Un délice de subtilité et d'originalité, qui au passage permettent de regarder autrement "Mademoiselle de Joncquières", dont l'intention est si différente des "Liaisons Dangereuses" de Frears (on peut ne pas accrocher) qu'ils ne sont à mon avis en rien comparables.
Bien amicalement,
ANNE
Je suis allée voir sur arte tv, malheureusement ces vidéos ne sont pas disponibles en Belgique.
En revanche, je suis tombée sur cette présentation de "Mademoiselle de Joncquières" qui éclaire les enjeux du film :
https://www.arte.tv/sites/olivierpere/2018/08/22/mademoiselle-de-joncquieres-de-emmanuel-mouret/
Merci, Anne & bonne journée.
Quel dommage que la Belgique n'y ait pas accès ! J'ignorais qu'il existait ce type de restriction...
Merci pour le lien !
Merci pour toutes ces critiques fort précises et intéressantes. Je connaissais et aime aussi beaucoup certains de ces films (contrairement à vous, chère Anne, je défends à fond tous les films de Jaoui/Bacri, mon préféré est le magnifique "Comme une image" ). Et pour les autres, ça me donne envie de les voir au plus tôt !

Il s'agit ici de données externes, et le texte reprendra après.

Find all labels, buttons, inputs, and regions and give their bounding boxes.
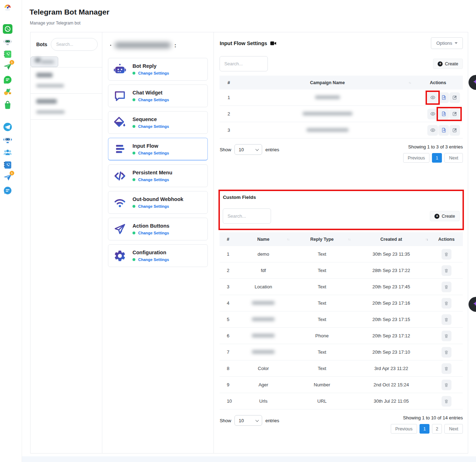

Merci, Ariane. Je n'ai jamais vu "Comme une image", je note ce titre, bien sûr.
J'ai vu tous les films dont tu parles au cinéma, et ils m'avaient paru de grande qualité.
Cécile de France et Edouard Baer sont surprenants à contre emploi, JP Bacri, lui est rarement dans un rôle de composition. Notre râleur national nous manquera...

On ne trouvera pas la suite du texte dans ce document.